MINEWS, JAKARTA-20 ribu ton beras dari stok cadangan beras pemerintah (CBP) bakal dimusnahkan atau disposal oleh Perum Bulog. Alasan pemusnahan karena beras tersebut telah disimpan lebih dari empat bulan atau berpotensi mengalami penurunan mutu.
Direktur Operasional dan Pelayanan Publik Perum Bulog Tri Wahyudi mengatakan ada 20 ribu ton sudah disetujui oleh rakortas untuk di-disposal. Untuk pemusnahannya, bulog meminta pemerintah melalui Kementerian Keuangan (Kemenkeu) mengalokasikan anggaran kepada BUMN pangan tersebut.
Stok beras tersebut senilai Rp 160 miliar dengan rata-rata harga pembelian di petani Rp 8.000 per kilogram.
“Ini yang jadi masalah. Dari Pemerintah sudah ada (aturannya), di Kemenkeu belum ada anggaran. Ini kami sudah usulkan. Kami sudah jalankan sesuai Permentan, tetapi untuk eksekusi disposal anggaran tidak ada. Kalau kami musnahkan, gimana penggantiannya,” katanya.

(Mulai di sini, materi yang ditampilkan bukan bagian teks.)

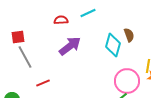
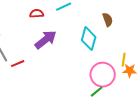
brown semicircle: (129, 35) -> (108, 20), moved
red line: (43, 83) -> (18, 64), moved

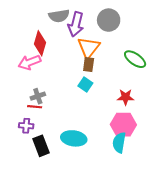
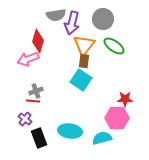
green ellipse: (135, 59) -> (114, 46), moved
cyan square: (85, 84) -> (81, 80), size x1.5
red star: (126, 97) -> (125, 99), moved
purple cross: (26, 126) -> (25, 119), turned 32
cyan semicircle: (119, 143) -> (102, 138), moved, turned 66

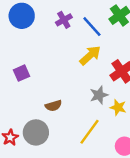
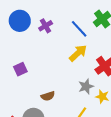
purple cross: (64, 20) -> (46, 26), moved

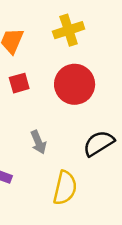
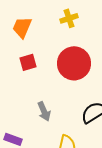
yellow cross: (69, 30) -> (69, 18), size x0.7

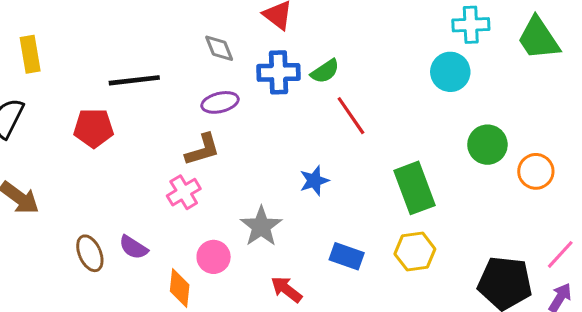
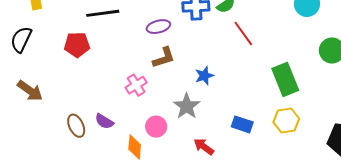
brown L-shape: (203, 150) -> (164, 58), moved
blue star: (314, 181) -> (204, 76), moved

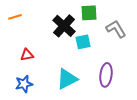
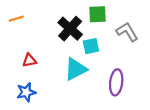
cyan triangle: (67, 79) -> (76, 69), moved

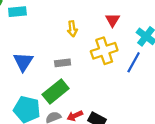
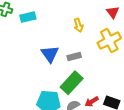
blue triangle: (23, 62) -> (50, 54), moved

Ada pun sesuai Peraturan Menteri Pertanian (Permentan) Nomor 38 Tahun 2018 tentang Pengelolaan Cadangan Beras Pemerintah (CBP), disebutkan bahwa CBP harus dilakukan disposal (pembuangan) apabila telah melampaui batas waktu simpan paling sedikit empat bulan atau berpotensi dan atau mengalami penurunan mutu.

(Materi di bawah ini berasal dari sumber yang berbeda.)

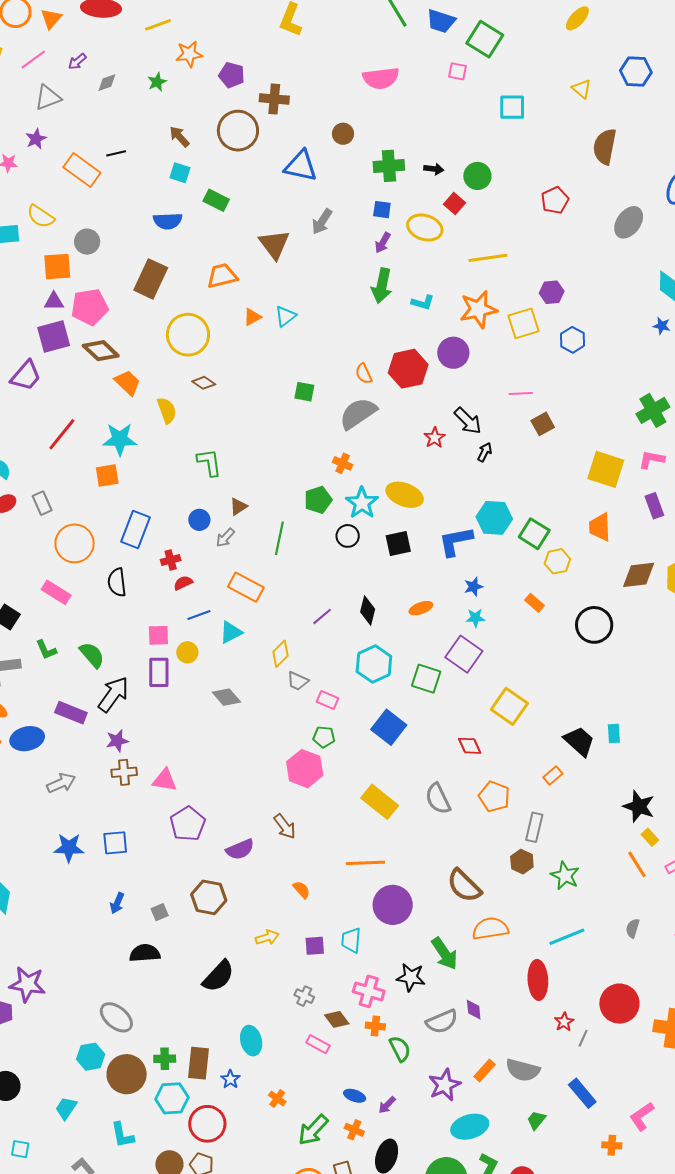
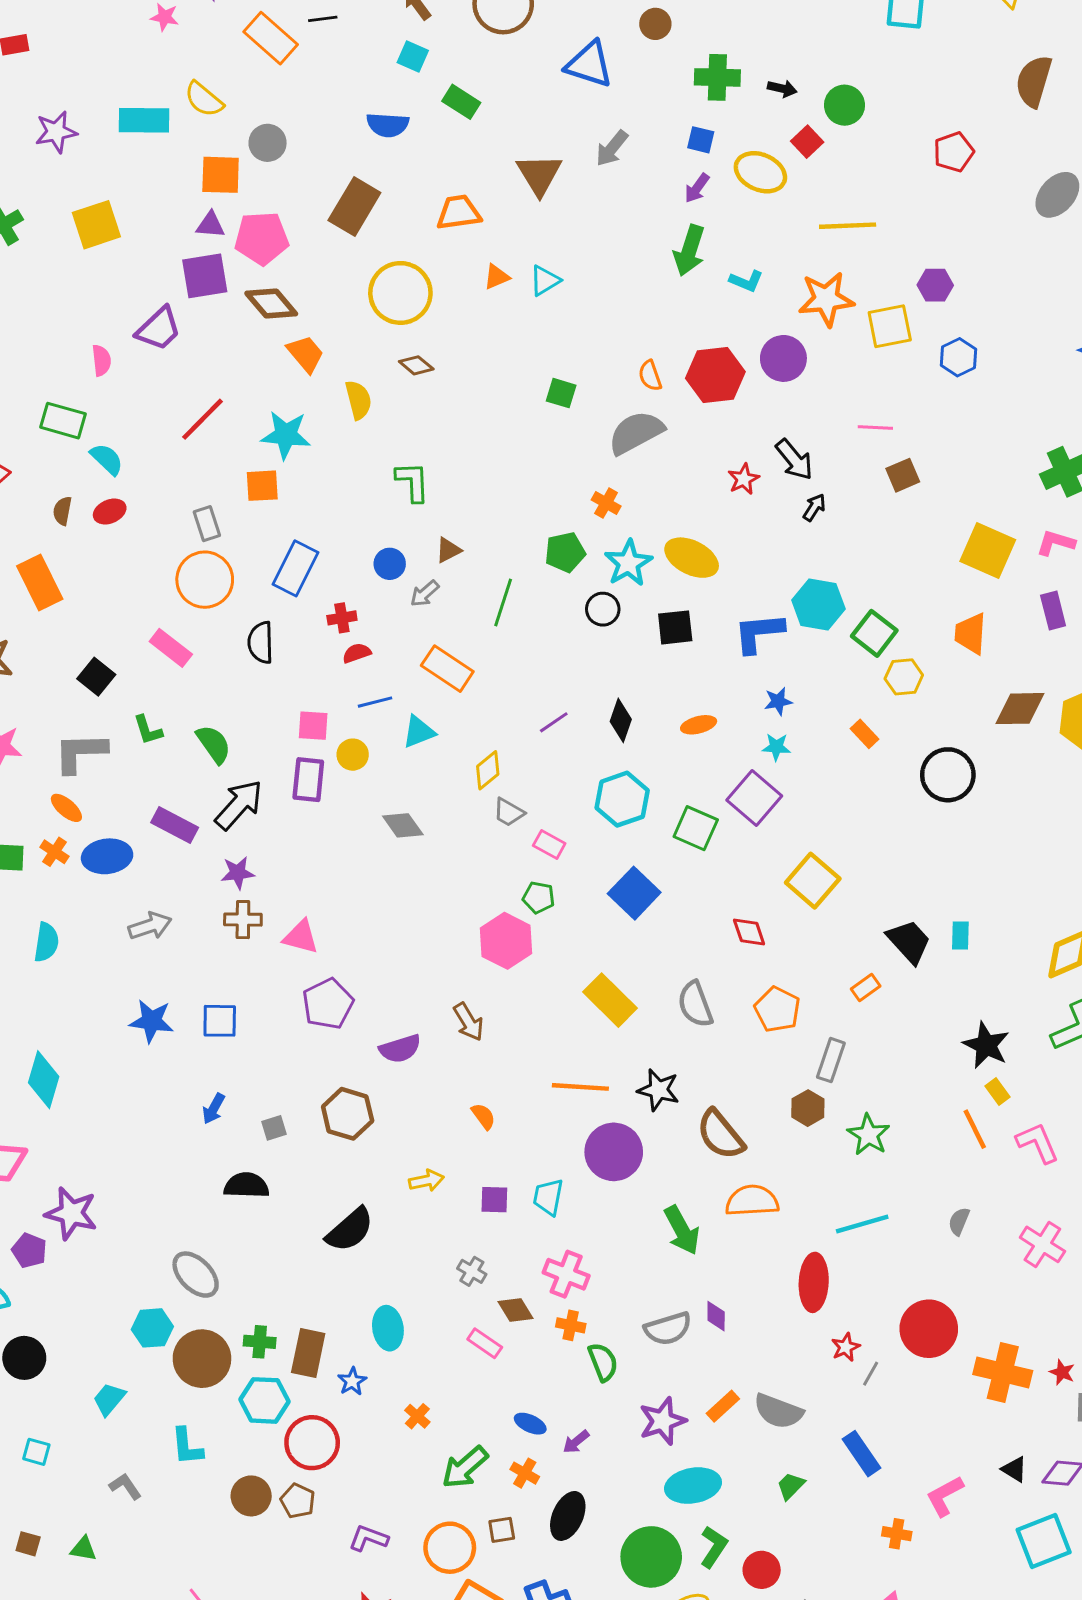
gray rectangle: (42, 503) -> (207, 524), moved
black star: (411, 977) -> (658, 1090), moved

Batas waktu simpan terhitung mulai CBP disimpan di gudang yang dikuasai Perum Bulog. Permentan tersebut mulai aktif pada Oktober 2018.
Tri menjelaskan dari 2,3 juta stok beras yang ada di gudang Bulog saat ini, sekitar 100.000 ton beras yang usianya sudah di atas empat bulan. Dari jumlah tersebut, 20 ribu ton beras dengan usia penyimpanan lebih dari satu tahun akan dimusnahkan.
“Semua stok Bulog yang disimpan lebih dari lima bulan itu dapat di-disposal, bisa diolah kembali, diubah menjadi tepung dan yang lain, atau turunan beras atau dihibahkan, atau dimusnahkan,” kata Tri.
Ia menambahkan anggaran untuk penggantian beras yang di-disposal masih dikaji oleh Badan Kebijakan Fiskal Kementerian Keuangan. Bulog berharap adanya sinkronisasi kebijakan antara Kementerian Pertanian dan Kementerian Keuangan karena berpotensi menjadi temuan Badan Pemeriksa Keuangan (BPK).
“Ya semakin rusak kualitasnya kalau ditahan semakin lama. Makanya kami ‘lempar’ ke Kemenko Perekonomian. Kami sudah sampaikan ada sekian ton untuk disposal,” katanya.